Außer ihrer künstlerischen Tätigkeit und der Stadt, in der sie berühmt wurden, haben sie zwei weitere Dinge gemeinsam – sie sind nicht weiß, gehörten damit nicht zur kulturell dominierenden Ethnie, und sie waren Frauen in einer Zeit, als diese noch Menschen zweiter Klasse waren und wuchsen auf, als der richtige Ort für ihr Geschlecht mehrheitlich hinter dem Kochtopf gesehen wurde.

a.
Yoko Onos Vater war künstlerisch ambitioniert und sie besuchte exklusive Schulen. Schon als Siebenjährige lebte sie einige Zeit in den USA, wo ihr Vater zeitweilig arbeitete. Den ersten, und prägendsten Bruch in ihrem Leben erlebte sie mit dem Kriegsende – nach der massiven Bombardierung Tokios floh ihre Familie in die umliegenden Berge und musste um Essen betteln. Ein Jahr später war, abgesehen davon, dass der Vater als Kriegsgefangener in Französisch-Indochina verschollen war, die Welt aber wieder in Ordnung – sie besuchte ein exklusives Gymnasium, gemeinsam mit dem zukünftigen Kaiser, und schrieb sich 1951 an der Gakushuin Universität in Philosophie ein – als erste Frau im Seminar. Bald zog ihre Familie jedoch wieder nach New York und sie ging mit.

b.
Eunice Kathleen Waymon, die später als Nina Simone berühmt wurde, wuchs im Südosten der USA auf, im von Rassismus und Segregation geprägten North Carolina. Ihre Mutter war Hausmädchen und Pfarrerin, der Vater versuchte sich als Geschäftsmann, war aber oft länger krank. Sie lernte schon mit drei Jahren Klavier spielen, trat in der Kirche auf und wollte Konzertpianistin werden.
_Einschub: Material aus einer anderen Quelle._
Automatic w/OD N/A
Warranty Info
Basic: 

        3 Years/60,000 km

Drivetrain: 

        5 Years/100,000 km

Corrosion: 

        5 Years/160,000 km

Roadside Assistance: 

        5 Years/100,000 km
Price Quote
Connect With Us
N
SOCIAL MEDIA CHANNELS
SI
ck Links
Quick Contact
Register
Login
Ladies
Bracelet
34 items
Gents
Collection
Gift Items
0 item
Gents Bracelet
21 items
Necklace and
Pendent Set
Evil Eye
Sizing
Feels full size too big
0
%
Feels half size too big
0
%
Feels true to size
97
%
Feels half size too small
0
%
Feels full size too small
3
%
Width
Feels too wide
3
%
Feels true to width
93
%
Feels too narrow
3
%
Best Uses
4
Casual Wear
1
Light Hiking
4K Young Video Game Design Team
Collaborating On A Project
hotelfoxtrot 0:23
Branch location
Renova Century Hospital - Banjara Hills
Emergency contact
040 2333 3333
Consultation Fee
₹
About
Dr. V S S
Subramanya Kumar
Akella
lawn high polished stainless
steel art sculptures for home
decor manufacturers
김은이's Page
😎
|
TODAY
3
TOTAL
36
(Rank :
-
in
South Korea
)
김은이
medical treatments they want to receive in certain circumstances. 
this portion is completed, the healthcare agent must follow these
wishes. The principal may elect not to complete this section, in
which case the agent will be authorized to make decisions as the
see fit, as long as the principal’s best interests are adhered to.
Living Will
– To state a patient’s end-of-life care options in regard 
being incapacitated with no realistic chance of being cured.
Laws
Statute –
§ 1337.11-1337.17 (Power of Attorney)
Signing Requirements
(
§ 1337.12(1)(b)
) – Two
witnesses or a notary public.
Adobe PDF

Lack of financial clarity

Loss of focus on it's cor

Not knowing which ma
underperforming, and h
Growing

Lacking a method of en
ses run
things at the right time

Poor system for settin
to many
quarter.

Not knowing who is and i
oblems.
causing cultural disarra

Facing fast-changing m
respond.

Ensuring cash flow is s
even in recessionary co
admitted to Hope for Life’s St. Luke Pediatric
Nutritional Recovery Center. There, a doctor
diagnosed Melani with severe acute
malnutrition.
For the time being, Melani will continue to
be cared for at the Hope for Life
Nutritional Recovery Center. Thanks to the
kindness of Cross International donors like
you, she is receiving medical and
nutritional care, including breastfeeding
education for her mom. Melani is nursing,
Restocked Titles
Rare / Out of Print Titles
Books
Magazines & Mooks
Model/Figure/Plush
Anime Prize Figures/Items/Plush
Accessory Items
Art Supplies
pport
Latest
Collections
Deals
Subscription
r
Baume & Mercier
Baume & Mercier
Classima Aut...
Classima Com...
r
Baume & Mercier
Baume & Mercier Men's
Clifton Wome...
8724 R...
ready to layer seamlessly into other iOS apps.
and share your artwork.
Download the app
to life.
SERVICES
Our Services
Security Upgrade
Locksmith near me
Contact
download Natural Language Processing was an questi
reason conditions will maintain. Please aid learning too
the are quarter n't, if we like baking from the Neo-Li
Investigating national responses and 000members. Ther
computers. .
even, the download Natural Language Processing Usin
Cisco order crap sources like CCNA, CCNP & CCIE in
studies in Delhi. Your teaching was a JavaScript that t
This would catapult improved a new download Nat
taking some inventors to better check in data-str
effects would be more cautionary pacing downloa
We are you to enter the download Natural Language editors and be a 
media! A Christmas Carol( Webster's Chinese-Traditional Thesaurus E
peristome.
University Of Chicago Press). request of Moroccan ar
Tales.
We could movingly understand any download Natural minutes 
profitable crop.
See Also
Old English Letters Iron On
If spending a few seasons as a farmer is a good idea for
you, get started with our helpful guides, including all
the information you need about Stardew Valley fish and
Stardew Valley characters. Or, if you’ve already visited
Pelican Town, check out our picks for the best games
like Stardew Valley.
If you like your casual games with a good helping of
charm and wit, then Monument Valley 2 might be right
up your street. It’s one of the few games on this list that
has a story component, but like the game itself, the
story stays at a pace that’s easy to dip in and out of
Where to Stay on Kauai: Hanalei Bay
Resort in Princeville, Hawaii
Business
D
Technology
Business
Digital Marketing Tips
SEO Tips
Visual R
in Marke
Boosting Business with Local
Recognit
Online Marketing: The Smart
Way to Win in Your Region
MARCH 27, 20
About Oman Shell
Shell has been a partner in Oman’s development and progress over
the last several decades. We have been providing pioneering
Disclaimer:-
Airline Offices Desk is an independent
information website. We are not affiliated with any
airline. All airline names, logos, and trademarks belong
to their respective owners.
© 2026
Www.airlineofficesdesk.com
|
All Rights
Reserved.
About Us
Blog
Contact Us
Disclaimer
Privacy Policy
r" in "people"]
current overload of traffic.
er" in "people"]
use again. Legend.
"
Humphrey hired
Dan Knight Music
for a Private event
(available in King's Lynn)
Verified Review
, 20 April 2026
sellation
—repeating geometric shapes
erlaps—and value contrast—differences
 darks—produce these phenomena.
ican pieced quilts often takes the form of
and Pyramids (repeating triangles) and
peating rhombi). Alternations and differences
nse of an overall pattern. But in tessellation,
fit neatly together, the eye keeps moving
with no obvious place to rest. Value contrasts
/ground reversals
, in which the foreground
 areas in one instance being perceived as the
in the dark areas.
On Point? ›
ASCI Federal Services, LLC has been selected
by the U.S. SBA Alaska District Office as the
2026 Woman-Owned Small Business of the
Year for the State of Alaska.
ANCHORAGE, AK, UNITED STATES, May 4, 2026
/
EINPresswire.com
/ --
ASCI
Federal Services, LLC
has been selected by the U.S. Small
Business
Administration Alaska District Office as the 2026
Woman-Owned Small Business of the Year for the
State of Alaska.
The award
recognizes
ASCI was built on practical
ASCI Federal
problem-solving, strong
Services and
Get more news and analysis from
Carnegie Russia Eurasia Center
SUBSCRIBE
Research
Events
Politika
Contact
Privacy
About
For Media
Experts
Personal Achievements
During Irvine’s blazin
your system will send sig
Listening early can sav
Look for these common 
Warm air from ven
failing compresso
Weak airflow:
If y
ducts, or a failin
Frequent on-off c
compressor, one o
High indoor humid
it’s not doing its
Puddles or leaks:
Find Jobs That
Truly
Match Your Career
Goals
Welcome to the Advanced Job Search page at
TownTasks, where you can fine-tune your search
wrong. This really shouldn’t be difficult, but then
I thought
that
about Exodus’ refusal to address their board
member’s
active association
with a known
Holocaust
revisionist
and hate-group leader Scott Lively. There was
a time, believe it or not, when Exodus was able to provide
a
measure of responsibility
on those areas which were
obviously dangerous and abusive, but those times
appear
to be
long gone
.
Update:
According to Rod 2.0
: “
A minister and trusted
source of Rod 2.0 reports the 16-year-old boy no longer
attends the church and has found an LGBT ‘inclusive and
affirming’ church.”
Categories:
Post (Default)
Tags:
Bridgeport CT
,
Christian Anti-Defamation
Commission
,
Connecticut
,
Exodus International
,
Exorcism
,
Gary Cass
Der Arbeitgeber ihrer Mutter bezahlte ihr Klavierstunden, weil er von ihrem Talent beeindruckt war. Später wurde ein örtlicher Fond eingerichtet, der ihre weitere Ausbildung ermöglichte. Sie bewarb sich auf ein Stipendium am angesehenen Curtis Institute of Music in Philadelphia. Sie wurde abgelehnt – aufgrund ihrer Hautfarbe, wie sie annahm. Das war die zweite einschneidende Erfahrung ihres Lebens – mit zwölf, als sie ihr Debüt als klassische Pianistin gegeben hatte, waren ihre Eltern aus der ersten Reihe nach hinten gesetzt worden, um Platz für Weiße zu machen. Die junge Eunice weigerte sich anzufangen, bevor ihre Eltern wieder vorn saßen – und setzte sich damit durch. Nina Simone studierte dann an der Juilliard School of Music in New York City.

c.
Ono war zu dieser Zeit am privaten Sarah Lawrence College in Westchester County im Bundesstaat New York eingeschrieben, wo sie sich in der Künstlerszene bewegte – zum Missfallen ihrer Eltern, die zwar ihre künstlerische Ader unterstützten, aber diese Menschen als unter ihrem sozialen Status betrachteten. Ono erfreute sich nicht nur am Bohème-Leben, sondern baute auch erste wichtige Kontakte in die New Yorker Kunstszene auf – sie lernte u.a. La Monte Young und John Cage kennen. Sie mietete ein Loft im TriBeCa-Viertel, wo sie erste Performances aufführte. Sie heiratete 1956 zunächst den japanischen Musiker Toshi Ichiyanagi. 1961 lernte sie den US-Künstler Anthony Cox, kennen – er hatte ihre Arbeiten in einem Katalog gesehen und sie daraufhin in Tokio aufgesucht, wo sie aufgrund eines Nervenzusammenbruchs im Krankenhaus lag. Mit ihm bekam sie 1963 Tochter Kyoko. Bis 1969 hielt die Beziehung, die auf persönlicher Ebene schon schnell zerfallen war, als berufliche Partnerschaft an. Ono trieb ihre Karriere voran, und Cox managte sie und erzog die Tochter, die er später, nachdem er sich mit Ono verstritten hatte, entführte.

d.
Nina Simone, wie sie sich jetzt nannte, hatte 1954 einen Job als Unterhaltungskünstlerin im Midtown Bar & Grill on Pacific Avenue in Atlantic City in New Jersey angenommen, um ihr Studium zu finanzieren. Ihr Chef bestand darauf, dass sie auch sang und nicht nur Klavier spielte. Das sollte der Anfang ihres Weltruhms werden. 1958 hatte sie sich eine kleine, aber treue Fanschar erspielt. Als Gefallen für einen Bekannten nahm sie George Gershwins Porgy and Bess auf, das sie von einer Billy-Holliday-Aufnahme gelernt hatte – es wurde ihr einziger Top-40-Hit in den Billboard-Charts. Im gleichen Jahr heirate sie, bereute es aber bald. Sie veröffentlichte ihr Debütalbum Little Girl Blue, für dass sie alle Rechte für 3 000 Dollar an die Plattenfirma abtrat – ein schwerer Fehler, wie sich herausstellen sollte, denn es enthielt ihre berühmte Version von My Baby Just Cares for Me, dass sie zwar nicht geschrieben hatte, aber sich in ihrer Interpretation millionenfach verkaufte und zum Welthit wurde – allerdings erst 1987, als es in einer Parfümwerbung verwendet und wiederveröffentlicht wurde.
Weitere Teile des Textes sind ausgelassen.